According to Puckett, however, "About 75 percent of what they were receiving was not repairable, not usable and was simply dumped and burned in the landfills of Africa."

That's what's happening to many of the old computers we get rid of. They're sent overseas. We're simply exporting a huge environmental problem.

"The recyclers that are shipping over there certainly know what's going on, and it's good business," said Lauren Roman, an electronics recycler and an expert on the hazardous chemicals found in household electronics.

Still, some recycling brokers "20/20" talked to insisted that sending the machines abroad helped get computers into the hands of societies that need them.

Roman disagrees with that. She said lots of companies should call themselves waste exporters instead of recyclers. And she showed "20/20" just how easy it is to pass yourself off as a responsible recycler.

You can simply print out a certificate declaring yourself an Environmental Protection Agency-certified recycler.

It's that simple, according to Roman, "because there's no such thing, but you can claim it because most of the recyclers out there are."

Personal Data Often Remains on Discarded Computers

And there's one more thing you should worry about when you throw out your old computer. Call it dirty little secret No. 3. And this one affects you very personally.

Everything that's been on your computer's hard drive -- unless you know how to wipe it clean -- is still there. And it will be there if you donate it to charity, or give it to a friend, or throw it out or recycle it.

When Puckett's group was in Nigeria, they bought hard drives that they discovered had a wealth of private information on them.

"One of these hard drives had documents from the Wisconsin Department of Health and Family services, another from the World Bank. So even if you are not concerned about the environment, you should be concerned about your very, very private data," he said.

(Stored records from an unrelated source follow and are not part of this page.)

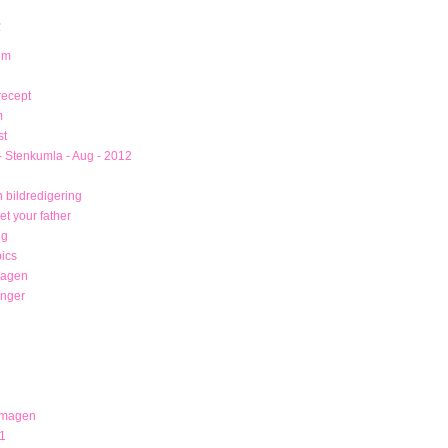
R
um
recept
m
st
- Stenkumla - Aug - 2012
 bildredigering
t your father
ng
ics
magen
unger
 magen
1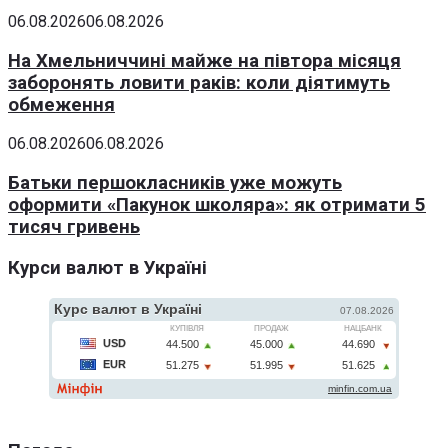
06.08.2026
06.08.2026
На Хмельниччині майже на півтора місяця
заборонять ловити раків: коли діятимуть
обмеження
06.08.2026
06.08.2026
Батьки першокласників уже можуть
оформити «Пакунок школяра»: як отримати 5
тисяч гривень
Курси валют в Україні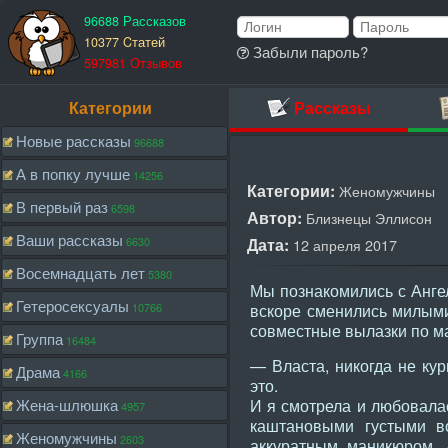
96688 Рассказов
10377 Cтатей
Забыли пароль?
597981 Отзывов
Категории
Рассказы
Новые рассказы
96688
А в попку лучше
14256
Категории:
Женомужчины
В первый раз
6598
Автор:
Близнецы Эллисон
Ваши рассказы
6630
Дата:
12 апреля 2017
Восемнадцать лет
5380
Мы познакомились с Анге
Гетеросексуалы
10766
вскоре сменились милым
совместные вылазки по м
Группа
16484
— Власта, никогда не ку
Драма
4166
это.
Жена-шлюшка
И я смотрела и любовала
4957
каштановыми густыми в
Женомужчины
2603
аккуратным маникюром. 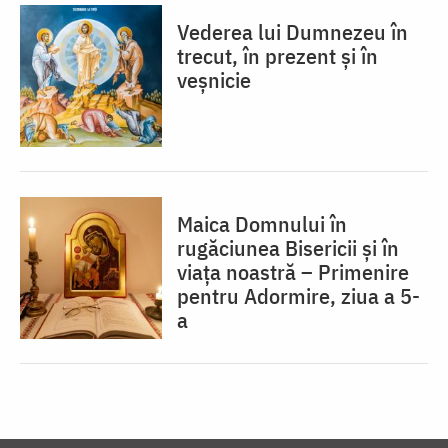
Vederea lui Dumnezeu în
trecut, în prezent și în
veșnicie
Maica Domnului în
rugăciunea Bisericii și în
viața noastră – Primenire
pentru Adormire, ziua a 5-
a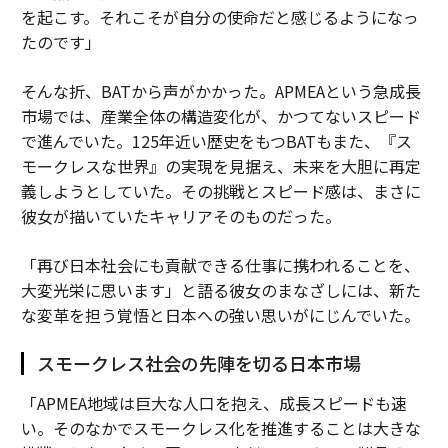
を起こす。それこそが自分の使命だと感じるようになっ
たのです」
そんな折、BATから声がかかった。APMEAという急成長
市場では、産業全体の構造変化が、かつてないスピード
で進んでいた。125年近い歴史をもつBATもまた、『ス
モークレスな世界』の実現を見据え、未来を大胆に再定
義しようとしていた。その挑戦とスピード感は、まさに
彼女が描いていたキャリアそのものだった。
「再び日本社会にも貢献できる仕事に携われることを、
大変光栄に思います」と語る彼女のまなざしには、新た
な変革を担う覚悟と日本への強い思いがにじんでいた。
スモークレス社会の先陣を切る日本市場
「APMEA地域は巨大な人口を抱え、成長スピードも速
い。そのなかでスモークレス化を推進することは大きな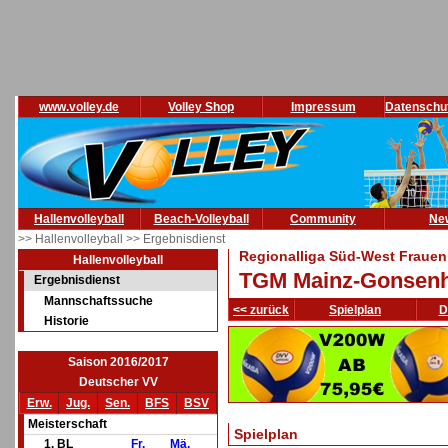
www.volley.de
Volley Shop
Impressum
Datenschu
Hallenvolleyball
Beach-Volleyball
Community
Ne
>> Hallenvolleyball
>> Ergebnisdienst
Regionalliga Süd-West Frauen
Hallenvolleyball
TGM Mainz-Gonsen
Ergebnisdienst
Mannschaftssuche
<< zurück
Spielplan
D
Historie
Saison 2016/2017
Deutscher VV
Erw.
Jug.
Sen.
BFS
BSV
Meisterschaft
Spielplan
1. BL
Fr.
Mä.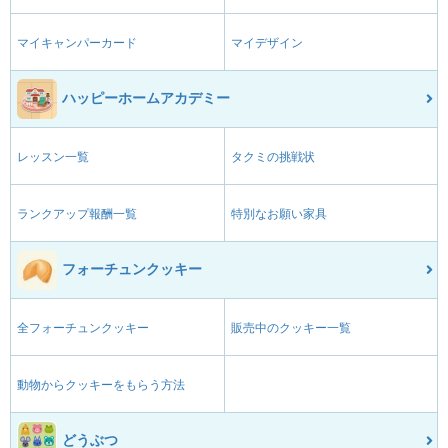
マイキャンパーカード
マイデザイン
ハッピーホームアカデミー
レッスン一覧
タクミの挑戦状
ランクアップ報酬一覧
特別なお願い家具
フォーチュンクッキー
全フォーチュンクッキー
販売中のクッキー一覧
動物からクッキーをもらう方法
どうぶつ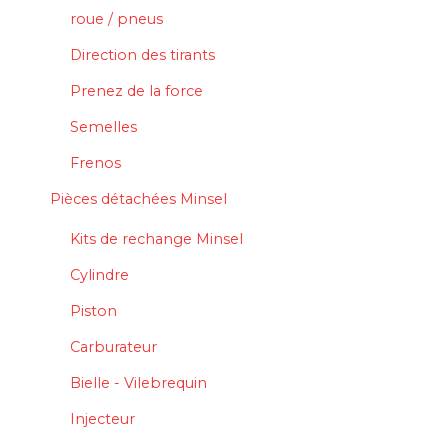
roue / pneus
Direction des tirants
Prenez de la force
Semelles
Frenos
Pièces détachées Minsel
Kits de rechange Minsel
Cylindre
Piston
Carburateur
Bielle - Vilebrequin
Injecteur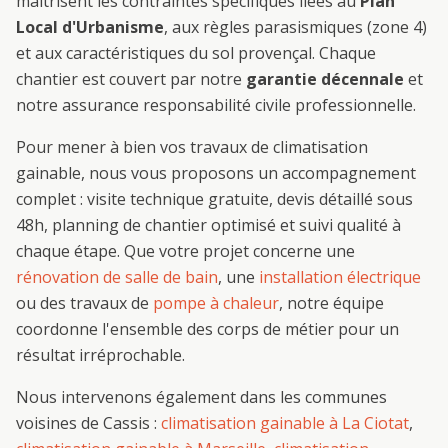
maîtrisent les contraintes spécifiques liées au
Plan
Local d'Urbanisme
, aux règles parasismiques (zone 4)
et aux caractéristiques du sol provençal. Chaque
chantier est couvert par notre
garantie décennale
et
notre assurance responsabilité civile professionnelle.
Pour mener à bien vos travaux de
climatisation
gainable
, nous vous proposons un accompagnement
complet : visite technique gratuite, devis détaillé sous
48h, planning de chantier optimisé et suivi qualité à
chaque étape. Que votre projet concerne une
rénovation de salle de bain
, une
installation électrique
ou des travaux de
pompe à chaleur
, notre équipe
coordonne l'ensemble des corps de métier pour un
résultat irréprochable.
Nous intervenons également dans les communes
voisines de
Cassis
:
climatisation gainable
à
La Ciotat
,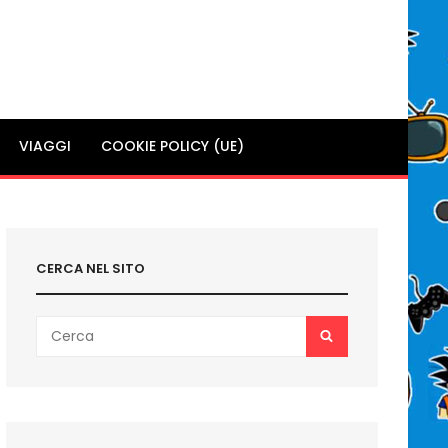
VIAGGI
COOKIE POLICY (UE)
CERCA NEL SITO
Search
SEARCH
for: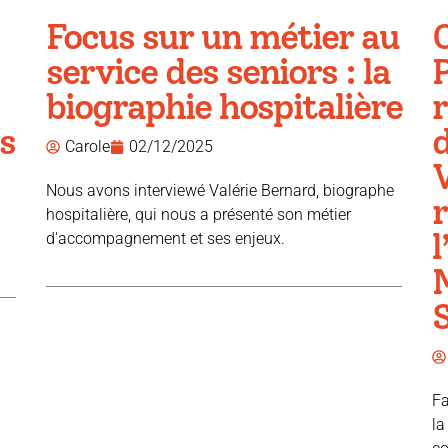
Focus sur un métier au
service des seniors : la
P
biographie hospitalière
r
s
d
Carole
02/12/2025
V
Nous avons interviewé Valérie Bernard, biographe
hospitalière, qui nous a présenté son métier
l
d'accompagnement et ses enjeux.
Fa
la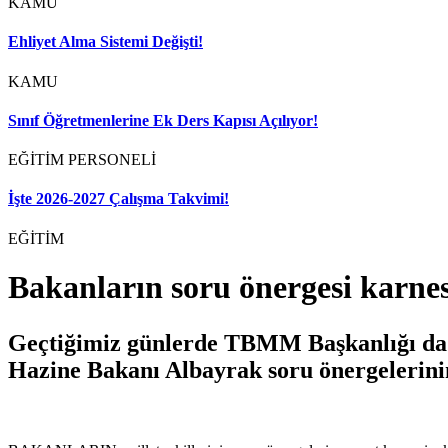
KAMU
Ehliyet Alma Sistemi Değişti!
KAMU
Sınıf Öğretmenlerine Ek Ders Kapısı Açılıyor!
EĞİTİM PERSONELİ
İşte 2026-2027 Çalışma Takvimi!
EĞİTİM
Bakanların soru önergesi karnesi
Geçtiğimiz günlerde TBMM Başkanlığı da bak
Hazine Bakanı Albayrak soru önergelerinin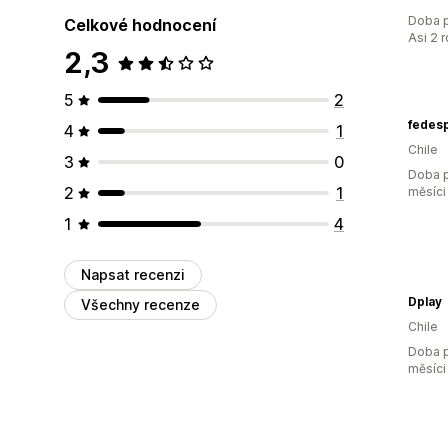
Doba p
Celkové hodnocení
Asi 2 
2,3
5
2
fedes
4
1
Chile
3
0
Doba p
2
1
měsíci
1
4
Napsat recenzi
Dplay
Všechny recenze
Chile
Doba p
měsíci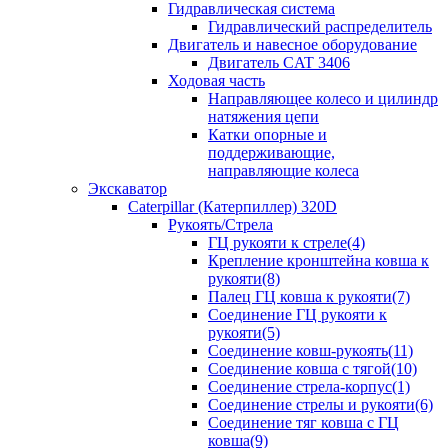
Гидравлическая система
Гидравлический распределитель
Двигатель и навесное оборудование
Двигатель CAT 3406
Ходовая часть
Направляющее колесо и цилиндр
натяжения цепи
Катки опорные и
поддерживающие,
направляющие колеса
Экскаватор
Caterpillar (Катерпиллер) 320D
Рукоять/Стрела
ГЦ рукояти к стреле(4)
Крепление кронштейна ковша к
рукояти(8)
Палец ГЦ ковша к рукояти(7)
Соединение ГЦ рукояти к
рукояти(5)
Соединение ковш-рукоять(11)
Соединение ковша с тягой(10)
Соединение стрела-корпус(1)
Соединение стрелы и рукояти(6)
Соединение тяг ковша с ГЦ
ковша(9)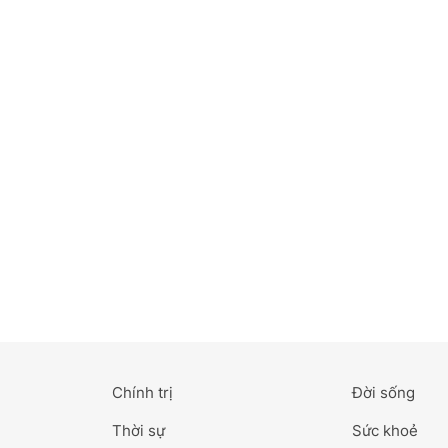
Bắc Ninh
Bến Tre
Cao Bằng
Cà Mau
Cần Thơ
Điện Biên
Đà Nẵng
Đà Lạt
Chính trị
Đời sống
Đắk Lắk
Thời sự
Sức khoẻ
Đắk Nông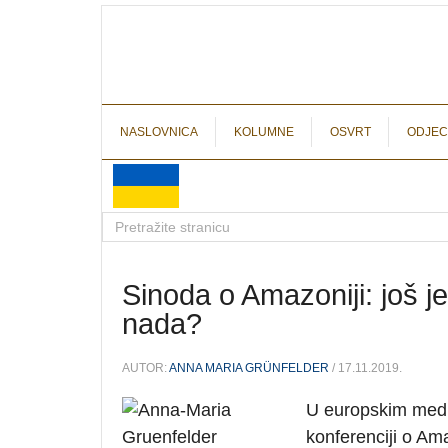
NASLOVNICA
KOLUMNE
OSVRT
ODJEC
Sinoda o Amazoniji: još j
nada?
AUTOR:
ANNA MARIA GRÜNFELDER
/ 17.11.2019.
U europskim medij
konferenciji o Am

But there are some solutions to the mounting e-waste problem. Let's start with hard drives. One good way to trash your hard drive is literally to trash your hard drive. Smash it by taking a hammer to it.

There are also less barbaric ways, especially if you want someone else to be able to use it. There are programs you can buy or download that will truly get rid of everything.

The growing recycling problem is a bit more complicated. Roman and other advocates say we should do with computers and television monitors and fax machines what we do with soda pop bottles or cans: Pay a fee up front that is returnable to you when you get rid of your electronics properly.

Roman says Europe is far ahead of the United States in this regard. Indeed, in Europe it is the manufacturers who are responsible for taking back and properly recycling old computers.

Here's the bottom line: Now that you know you can't -- or at least you shouldn't -- ignore this problem, don't throw out your computers. Look into participating in -- or starting a community-based electronics recycling drive.